Sound gave voice to the stories. Color appeared when Light fractured within Dream. Memory connected everything across Time. Instinct engraved Fear into life. Heat was born at the intersection of Movement and Collapse. Form emerged when Law and Dream agreed on the nature of things.

They did not rule. They existed so the world could function.

As the Greater Pillars moved and built, these small forces descended like dust into the gaps of reality. Stars ignited. Life took shape. Slowly, living beings opened their eyes.

But before everything was set, another existence wandered the world.

The Children of Chaos.

Nameless and purposeless, they existed before Gravity, beings without direction or even feeling. Their forms were ancient and famished—like Ungri Uvos. They remembered the first cry of origin and longed to return to that formless moment. To them, structure was prison.

Even now, they crawl through the gaps of the Lesser Pillars.

As time passed and the world calmed, something new emerged.

That was Story.

Born from Identity, Conflict, and Purpose, it layered itself across the world.
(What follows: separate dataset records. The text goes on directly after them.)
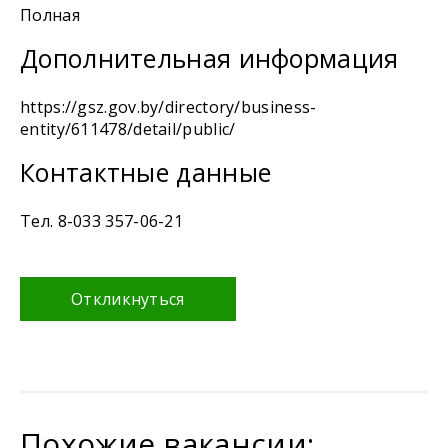
Полная
Дополнительная информация
https://gsz.gov.by/directory/business-
entity/611478/detail/public/
Контактные данные
Тел. 8-033 357-06-21
Откликнуться
Похожие вакансии:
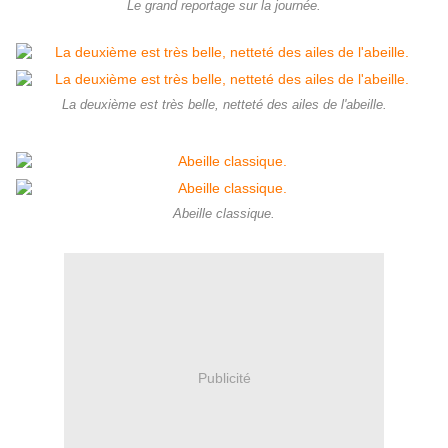
Le grand reportage sur la journée.
La deuxième est très belle, netteté des ailes de l'abeille.
Abeille classique.
Publicité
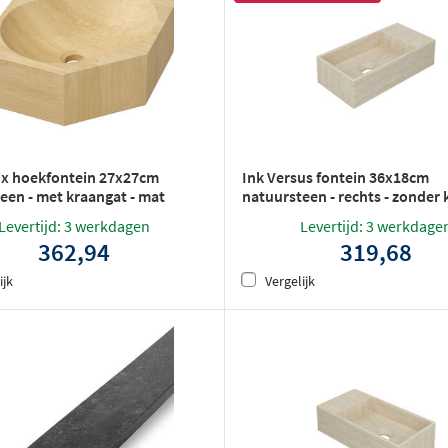
ix hoekfontein 27x27cm
Ink Versus fontein 36x18cm
een - met kraangat - mat
natuursteen - rechts - zonder
n
- mat travertin
Levertijd: 3 werkdagen
Levertijd: 3 werkdage
362,94
319,68
ijk
Vergelijk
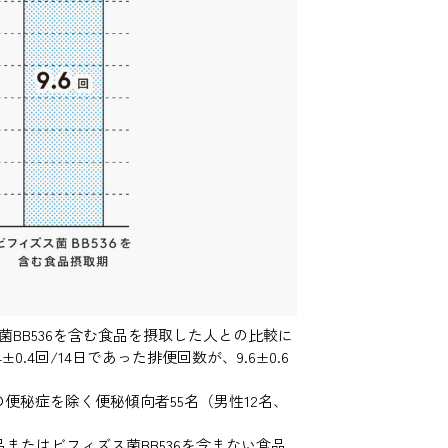
菌BB536を含む食品を摂取した人との比較に
.4回/14日であった排便回数が、9.6±0.6
重度の便秘症を除く便秘傾向者55名（男性12名、
品またはビフィズス菌BB536を含まない食品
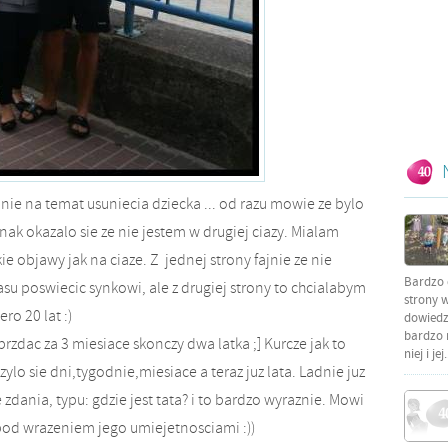
ie na temat usuniecia dziecka ... od razu mowie ze bylo
nak okazalo sie ze nie jestem w drugiej ciazy. Mialam
ie objawy jak na ciaze. Z jednej strony fajnie ze nie
Bardzo 
su poswiecic synkowi, ale z drugiej strony to chcialabym
strony w
o 20 lat :)
dowiedzi
bardzo 
brzdac za 3 miesiace skonczy dwa latka ;] Kurcze jak to
niej i jej.
czylo sie dni,tygodnie,miesiace a teraz juz lata. Ladnie juz
zdania, typu: gdzie jest tata? i to bardzo wyraznie. Mowi
pod wrazeniem jego umiejetnosciami :))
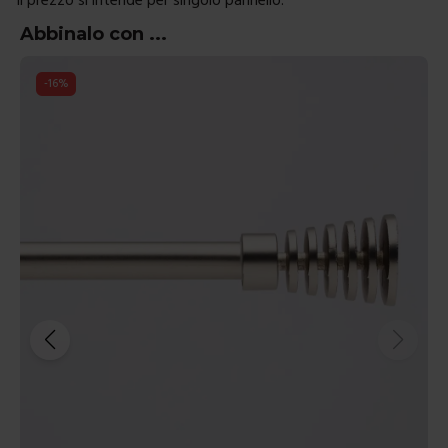
Abbinalo con ...
-
14
%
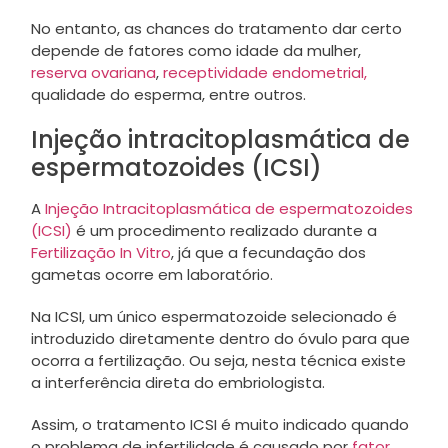
No entanto, as chances do tratamento dar certo
depende de fatores como idade da mulher,
reserva ovariana
,
receptividade endometrial,
qualidade do esperma, entre outros.
Injeção intracitoplasmática de
espermatozoides (ICSI)
A
Injeção Intracitoplasmática de espermatozoides
(ICSI)
é um procedimento realizado durante a
Fertilização In Vitro
, já que a fecundação dos
gametas ocorre em laboratório.
Na ICSI, um único espermatozoide selecionado é
introduzido diretamente dentro do óvulo para que
ocorra a fertilização. Ou seja, nesta técnica existe
a interferência direta do embriologista.
Assim, o tratamento ICSI é muito indicado quando
o problema de infertilidade é causado por
fator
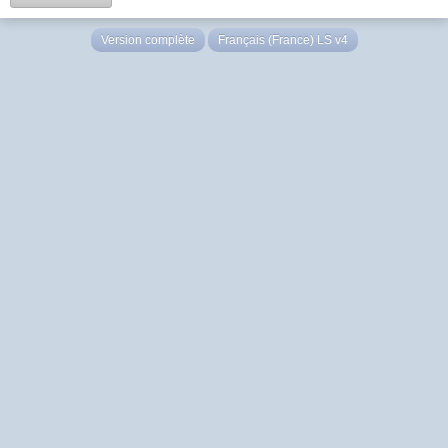
Version complète
Français (France) LS v4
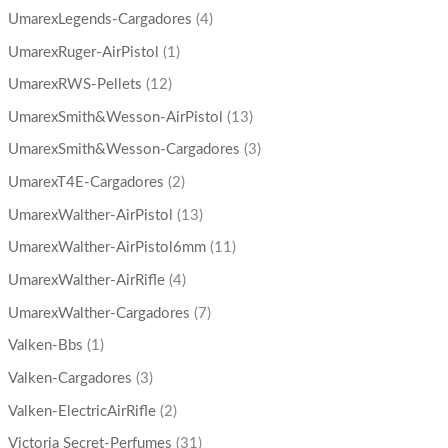
UmarexLegends-Cargadores
(4)
UmarexRuger-AirPistol
(1)
UmarexRWS-Pellets
(12)
UmarexSmith&Wesson-AirPistol
(13)
UmarexSmith&Wesson-Cargadores
(3)
UmarexT4E-Cargadores
(2)
UmarexWalther-AirPistol
(13)
UmarexWalther-AirPistol6mm
(11)
UmarexWalther-AirRifle
(4)
UmarexWalther-Cargadores
(7)
Valken-Bbs
(1)
Valken-Cargadores
(3)
Valken-ElectricAirRifle
(2)
Victoria Secret-Perfumes
(31)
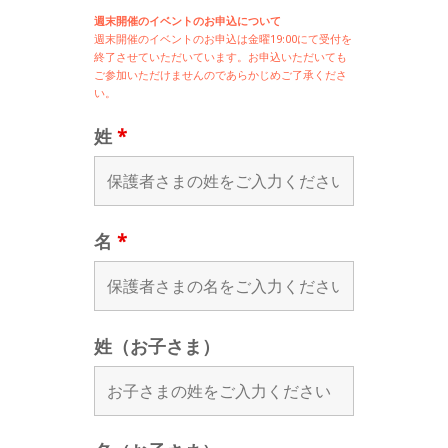
週末開催のイベントのお申込について
週末開催の
イベントのお申込は
金曜19:00にて受付を
終了させていただいています。お申込いただいても
ご参加いただけませんのであらかじめご了承くださ
い。
姓
*
名
*
姓（お子さま）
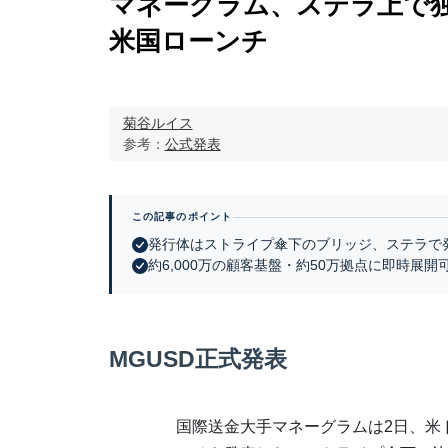
マネーグラム、ステラ上で独
米国ローンチ
菊谷ルイス
参考：
公式発表
この記事のポイント
発行体はストライプ傘下のブリッジ、ステラで
約6,000万の顧客基盤・約50万拠点に即時展開
MGUSD正式発表
国際送金大手マネーグラムは2日、米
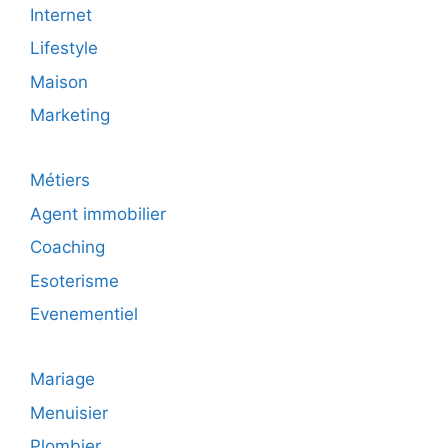
Internet
Lifestyle
Maison
Marketing
Métiers
Agent immobilier
Coaching
Esoterisme
Evenementiel
Mariage
Menuisier
Plombier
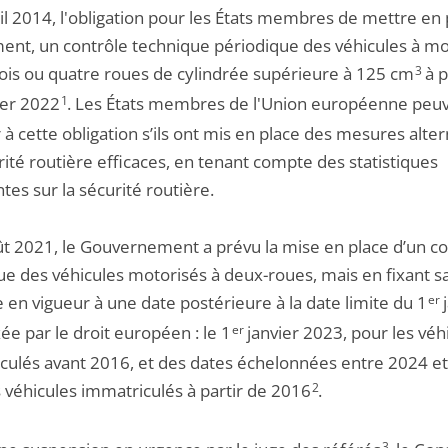
il 2014, l'obligation pour les États membres de mettre en 
nt, un contrôle technique périodique des véhicules à m
rois ou quatre roues de cylindrée supérieure à 125 cm
3
à p
ier 2022
1
. Les États membres de l'Union européenne peu
à cette obligation s’ils ont mis en place des mesures alter
ité routière efficaces, en tenant compte des statistiques
tes sur la sécurité routière.
ût 2021, le Gouvernement a prévu la mise en place d’un co
ue des véhicules motorisés à deux-roues, mais en fixant s
 en vigueur à une date postérieure à la date limite du 1
er
j
ée par le droit européen : le 1
er
janvier 2023, pour les véh
culés avant 2016, et des dates échelonnées entre 2024 et
s véhicules immatriculés à partir de 2016
2
.
3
Strong stories rose to the upper layers, closer to the Pillars and the origin. Weaker ones sank to the unfinished lower layers.

Between those layers, a strange boundary appeared.

But it was not a wall.

From above, one could see below. But from below, one could not see above.

And from that boundary, thoughts that should not exist began to sprout.

I am the one telling the story.

Each layer believed itself the protagonist. Those above saw the lower beings as nothing. But they did not realize—they too were being watched.

This would come to be called the Law of Descent.

All storytellers have another storyteller. All gazes are seen by another gaze. There is no one at the highest position.

And in the lowest layer—where the Lesser Pillars held the world, and where Dream touched reality—mortal beings were born.

Small sparks of dust and gravity. Fragile, forgetful, unstable.

But they could feel. They could remember.

And they possessed the most dangerous power:

Who am I?

That question awakened something gigantic.

The Cycle. Some called it the Wheel of Reincarnation.

Humans could not live long. Bodies decayed. Stories ended. But the soul remained.

Reborn, living again, and dying again. With each cycle, it changed. Each time, it accumulated stories.

It piled up meaning.

Eventually, some souls held too many stories.

They were no longer human. They became stories themselves—vast, never-ending myths.

Souls that remembered too much.

Some became gods. Others, monsters.

Yet in the end, they were only stories that refused to end.

And as their numbers grew, the lower world began to strain.

Because no matter how small a story may seem, nothing stays silent forever.

All stories eventually yearn to be told.